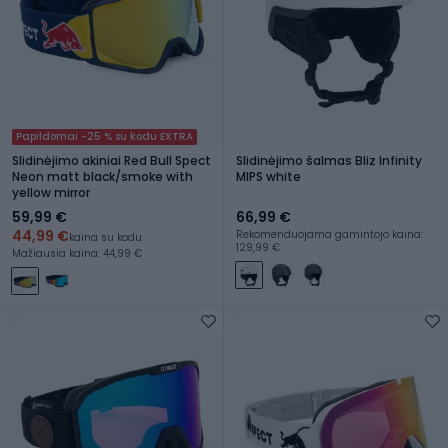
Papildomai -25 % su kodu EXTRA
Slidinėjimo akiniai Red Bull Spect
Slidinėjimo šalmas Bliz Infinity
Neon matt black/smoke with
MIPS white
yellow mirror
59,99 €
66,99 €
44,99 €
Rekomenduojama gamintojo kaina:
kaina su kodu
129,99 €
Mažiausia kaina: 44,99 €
--
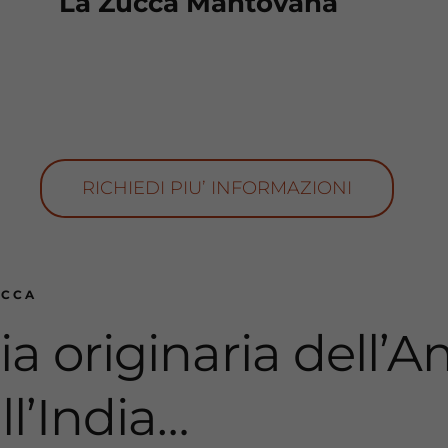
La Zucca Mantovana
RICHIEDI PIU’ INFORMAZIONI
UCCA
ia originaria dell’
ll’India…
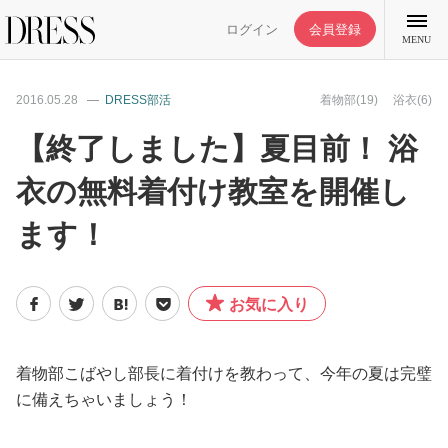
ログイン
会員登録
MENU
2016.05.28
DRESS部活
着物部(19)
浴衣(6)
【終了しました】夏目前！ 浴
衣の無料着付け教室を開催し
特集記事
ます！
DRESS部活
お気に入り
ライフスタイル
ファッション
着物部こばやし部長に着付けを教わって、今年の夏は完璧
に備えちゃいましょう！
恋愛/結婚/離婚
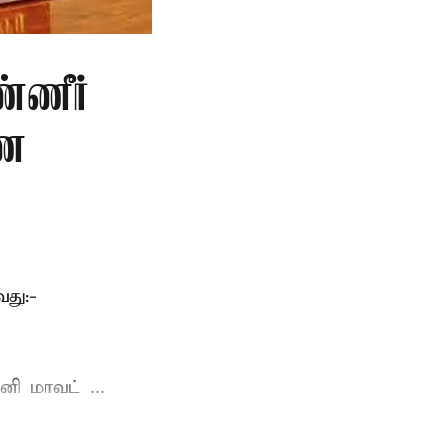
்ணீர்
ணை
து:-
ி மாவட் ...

**WHAT YOU SHOULD DO:**
How many lines of the entries contain the string "kodu"? Answer with a number and no other words.

**SOLUTION FOR THIS PROBLEM:**
2